What this task involves:
Check every line of the data below for the string "Interneto", and copy the ones that hold it.

:: Provided records ::

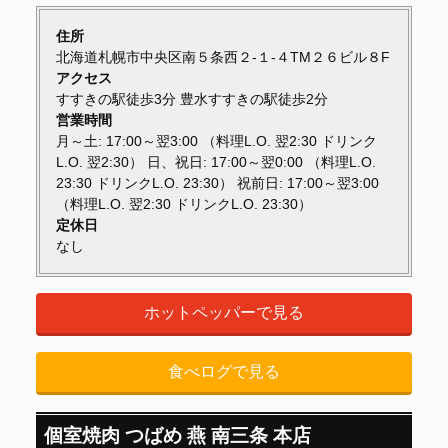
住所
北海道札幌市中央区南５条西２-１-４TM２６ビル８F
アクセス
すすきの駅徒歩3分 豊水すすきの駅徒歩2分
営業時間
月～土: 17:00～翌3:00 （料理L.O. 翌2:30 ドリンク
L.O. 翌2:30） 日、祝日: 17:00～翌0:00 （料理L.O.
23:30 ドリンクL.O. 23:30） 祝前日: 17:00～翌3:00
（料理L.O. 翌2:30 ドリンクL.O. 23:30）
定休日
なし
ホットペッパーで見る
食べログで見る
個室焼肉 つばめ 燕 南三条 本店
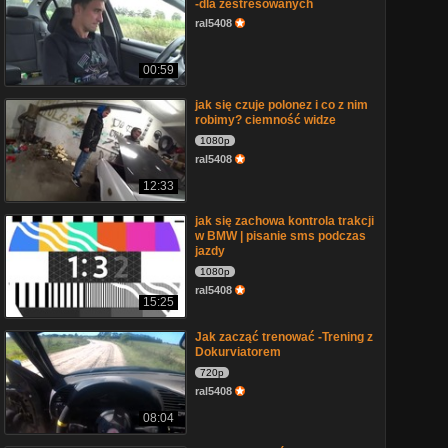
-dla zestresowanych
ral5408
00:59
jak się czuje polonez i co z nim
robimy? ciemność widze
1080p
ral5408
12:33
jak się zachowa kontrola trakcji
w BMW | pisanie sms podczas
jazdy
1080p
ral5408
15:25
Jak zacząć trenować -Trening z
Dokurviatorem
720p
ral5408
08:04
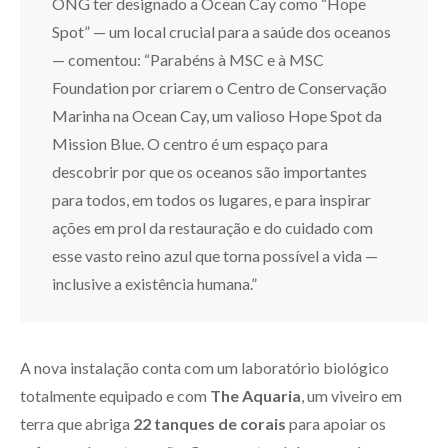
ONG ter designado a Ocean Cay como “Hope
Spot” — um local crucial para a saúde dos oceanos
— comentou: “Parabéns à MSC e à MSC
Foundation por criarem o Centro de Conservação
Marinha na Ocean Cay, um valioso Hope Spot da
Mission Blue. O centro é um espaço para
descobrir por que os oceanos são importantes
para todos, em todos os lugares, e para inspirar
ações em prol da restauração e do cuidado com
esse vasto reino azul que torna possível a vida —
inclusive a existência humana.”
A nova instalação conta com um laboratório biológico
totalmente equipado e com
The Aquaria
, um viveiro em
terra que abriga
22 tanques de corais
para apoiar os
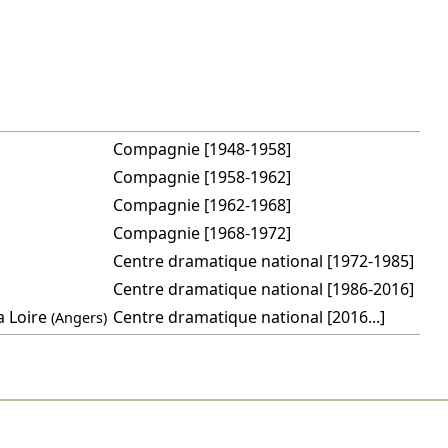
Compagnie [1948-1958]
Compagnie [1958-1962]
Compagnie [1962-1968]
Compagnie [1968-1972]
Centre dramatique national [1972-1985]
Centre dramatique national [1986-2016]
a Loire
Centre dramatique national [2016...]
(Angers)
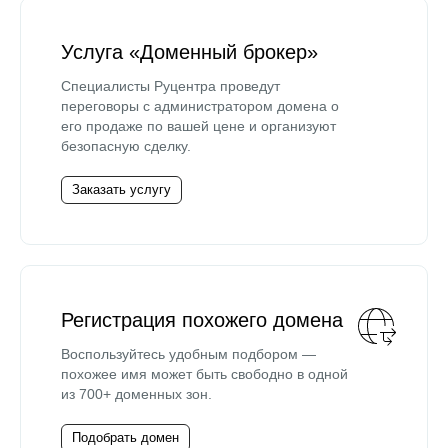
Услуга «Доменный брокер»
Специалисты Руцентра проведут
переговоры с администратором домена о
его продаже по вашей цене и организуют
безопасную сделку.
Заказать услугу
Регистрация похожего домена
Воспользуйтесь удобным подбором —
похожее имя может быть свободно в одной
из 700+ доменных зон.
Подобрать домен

:::
:: Provided records ::

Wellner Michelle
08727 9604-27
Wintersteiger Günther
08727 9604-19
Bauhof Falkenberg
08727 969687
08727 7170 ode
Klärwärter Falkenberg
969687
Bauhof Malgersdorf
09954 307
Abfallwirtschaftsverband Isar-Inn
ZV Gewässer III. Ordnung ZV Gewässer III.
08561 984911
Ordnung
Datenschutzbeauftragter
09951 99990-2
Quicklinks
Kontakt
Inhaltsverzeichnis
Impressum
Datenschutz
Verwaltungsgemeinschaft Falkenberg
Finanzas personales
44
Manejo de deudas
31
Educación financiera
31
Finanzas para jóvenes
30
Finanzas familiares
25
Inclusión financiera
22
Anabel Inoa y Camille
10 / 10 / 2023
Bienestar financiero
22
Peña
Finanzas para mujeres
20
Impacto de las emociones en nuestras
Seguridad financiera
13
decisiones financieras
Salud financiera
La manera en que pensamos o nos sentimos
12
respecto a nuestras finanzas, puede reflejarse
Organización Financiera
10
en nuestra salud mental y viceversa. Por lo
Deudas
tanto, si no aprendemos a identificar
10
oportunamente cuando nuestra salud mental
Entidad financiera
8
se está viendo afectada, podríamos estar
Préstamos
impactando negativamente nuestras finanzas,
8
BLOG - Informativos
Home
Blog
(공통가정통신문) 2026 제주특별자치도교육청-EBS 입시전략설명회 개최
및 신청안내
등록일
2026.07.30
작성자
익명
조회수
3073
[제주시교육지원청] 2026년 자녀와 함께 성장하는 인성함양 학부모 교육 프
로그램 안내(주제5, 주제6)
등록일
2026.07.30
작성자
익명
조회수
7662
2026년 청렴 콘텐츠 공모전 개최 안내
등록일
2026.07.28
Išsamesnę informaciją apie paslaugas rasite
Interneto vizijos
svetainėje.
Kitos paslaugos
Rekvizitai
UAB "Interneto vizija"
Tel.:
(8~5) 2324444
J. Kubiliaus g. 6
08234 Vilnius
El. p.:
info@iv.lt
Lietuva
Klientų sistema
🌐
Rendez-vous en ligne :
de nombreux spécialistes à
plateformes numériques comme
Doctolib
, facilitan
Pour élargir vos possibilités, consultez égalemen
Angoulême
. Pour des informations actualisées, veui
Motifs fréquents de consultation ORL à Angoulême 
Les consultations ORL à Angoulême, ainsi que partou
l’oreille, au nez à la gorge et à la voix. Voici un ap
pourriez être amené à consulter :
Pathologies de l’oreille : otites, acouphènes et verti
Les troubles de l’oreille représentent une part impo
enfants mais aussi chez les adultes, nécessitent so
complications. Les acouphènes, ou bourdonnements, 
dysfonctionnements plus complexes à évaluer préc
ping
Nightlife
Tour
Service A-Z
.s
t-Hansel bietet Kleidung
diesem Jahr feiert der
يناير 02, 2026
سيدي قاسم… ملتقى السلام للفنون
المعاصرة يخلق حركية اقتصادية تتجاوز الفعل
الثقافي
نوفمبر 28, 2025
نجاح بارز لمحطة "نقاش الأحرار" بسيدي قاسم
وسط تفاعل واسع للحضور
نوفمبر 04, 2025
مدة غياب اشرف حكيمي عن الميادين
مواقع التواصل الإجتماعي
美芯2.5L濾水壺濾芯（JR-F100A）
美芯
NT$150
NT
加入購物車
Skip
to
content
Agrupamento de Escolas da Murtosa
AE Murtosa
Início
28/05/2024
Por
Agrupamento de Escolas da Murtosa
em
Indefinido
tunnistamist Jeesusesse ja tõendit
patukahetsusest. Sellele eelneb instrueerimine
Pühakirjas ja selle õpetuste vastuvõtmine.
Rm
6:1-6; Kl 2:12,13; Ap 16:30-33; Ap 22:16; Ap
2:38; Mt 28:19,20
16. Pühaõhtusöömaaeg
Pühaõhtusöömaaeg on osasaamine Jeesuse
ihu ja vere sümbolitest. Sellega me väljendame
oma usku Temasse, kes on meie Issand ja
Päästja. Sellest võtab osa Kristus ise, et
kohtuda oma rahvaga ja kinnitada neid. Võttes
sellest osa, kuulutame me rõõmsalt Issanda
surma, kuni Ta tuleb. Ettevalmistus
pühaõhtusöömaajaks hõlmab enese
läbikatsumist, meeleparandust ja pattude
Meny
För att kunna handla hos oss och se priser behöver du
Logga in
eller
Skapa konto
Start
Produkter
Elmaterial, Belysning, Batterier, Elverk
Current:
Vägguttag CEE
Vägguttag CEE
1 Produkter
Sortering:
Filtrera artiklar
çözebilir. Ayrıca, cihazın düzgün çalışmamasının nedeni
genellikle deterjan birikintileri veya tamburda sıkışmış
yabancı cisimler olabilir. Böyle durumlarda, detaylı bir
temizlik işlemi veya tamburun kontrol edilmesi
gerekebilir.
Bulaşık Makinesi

:::

Exercise answer:
Interneto vizijos
UAB "Interneto vizija"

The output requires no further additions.